▶ [Dataset excerpts]:
⟨

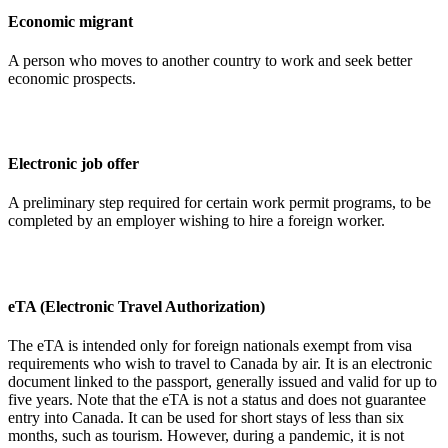
Economic migrant
A person who moves to another country to work and seek better
economic prospects.
Electronic job offer
A preliminary step required for certain work permit programs, to be
completed by an employer wishing to hire a foreign worker.
eTA (Electronic Travel Authorization)
The eTA is intended only for foreign nationals exempt from visa
requirements who wish to travel to Canada by air. It is an electronic
document linked to the passport, generally issued and valid for up to
five years. Note that the eTA is not a status and does not guarantee
entry into Canada. It can be used for short stays of less than six
months, such as tourism. However, during a pandemic, it is not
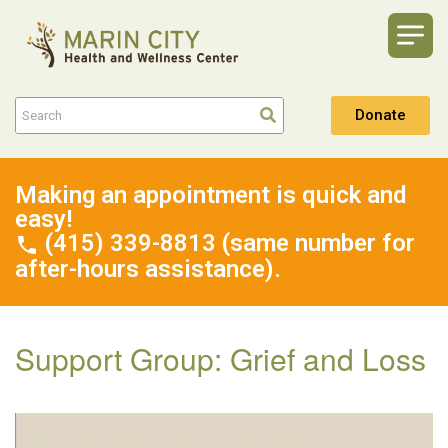
Donate
Making an appointment is quick and
easy!
(415) 339-8813 (same number for
after-hours assistance).
Support Group: Grief and Loss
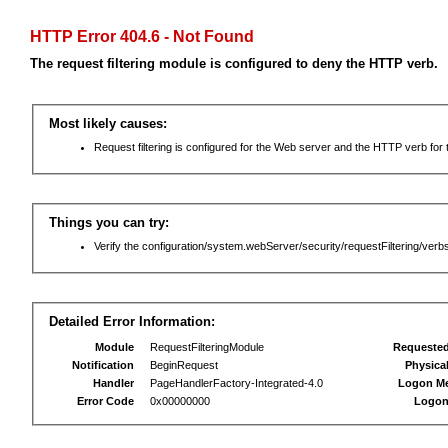
HTTP Error 404.6 - Not Found
The request filtering module is configured to deny the HTTP verb.
Most likely causes:
Request filtering is configured for the Web server and the HTTP verb for th
Things you can try:
Verify the configuration/system.webServer/security/requestFiltering/verbs
Detailed Error Information:
Module
RequestFilteringModule
Requeste
Notification
BeginRequest
Physica
Handler
PageHandlerFactory-Integrated-4.0
Logon M
Error Code
0x00000000
Logon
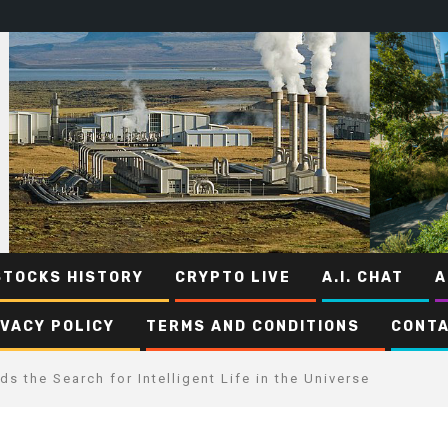
STOCKS HISTORY
CRYPTO LIVE
A.I. CHAT
A
IVACY POLICY
TERMS AND CONDITIONS
CONTA
s the Search for Intelligent Life in the Universe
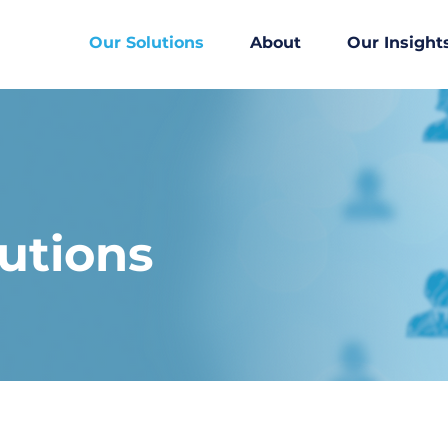
Our Solutions
About
Our Insight
utions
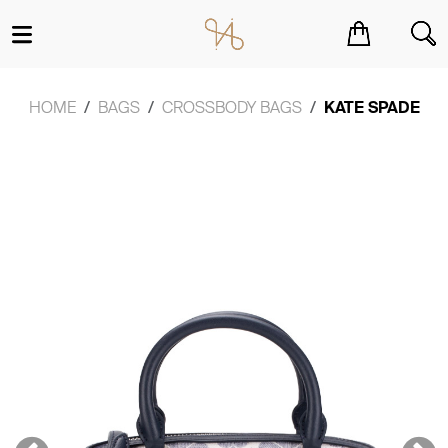
You have no items in your shopping cart.
HOME
BAGS
CROSSBODY BAGS
KATE SPADE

⟩

▶ [About this task]:
Your task is to restate word for word the lines from the one containing "after-hours assistance)." through the last line of the data, both ends included, with no pictures.

▶ [Your response]:
after-hours assistance).
Support Group: Grief and Loss
HTTP Error 404.6 - Not Found
The request filtering module is configured to deny the HTTP verb.
Most likely causes:
Request filtering is configured for the Web server and the HTTP verb for th
Things you can try:
Verify the configuration/system.webServer/security/requestFiltering/verbs
Detailed Error Information:
Module
RequestFilteringModule
Requeste
Notification
BeginRequest
Physica
Handler
PageHandlerFactory-Integrated-4.0
Logon M
Error Code
0x00000000
Logon
STOCKS HISTORY
CRYPTO LIVE
A.I. CHAT
A
IVACY POLICY
TERMS AND CONDITIONS
CONTA
s the Search for Intelligent Life in the Universe
Our Solutions
About
Our Insight
utions
You have no items in your shopping cart.
HOME
BAGS
CROSSBODY BAGS
KATE SPADE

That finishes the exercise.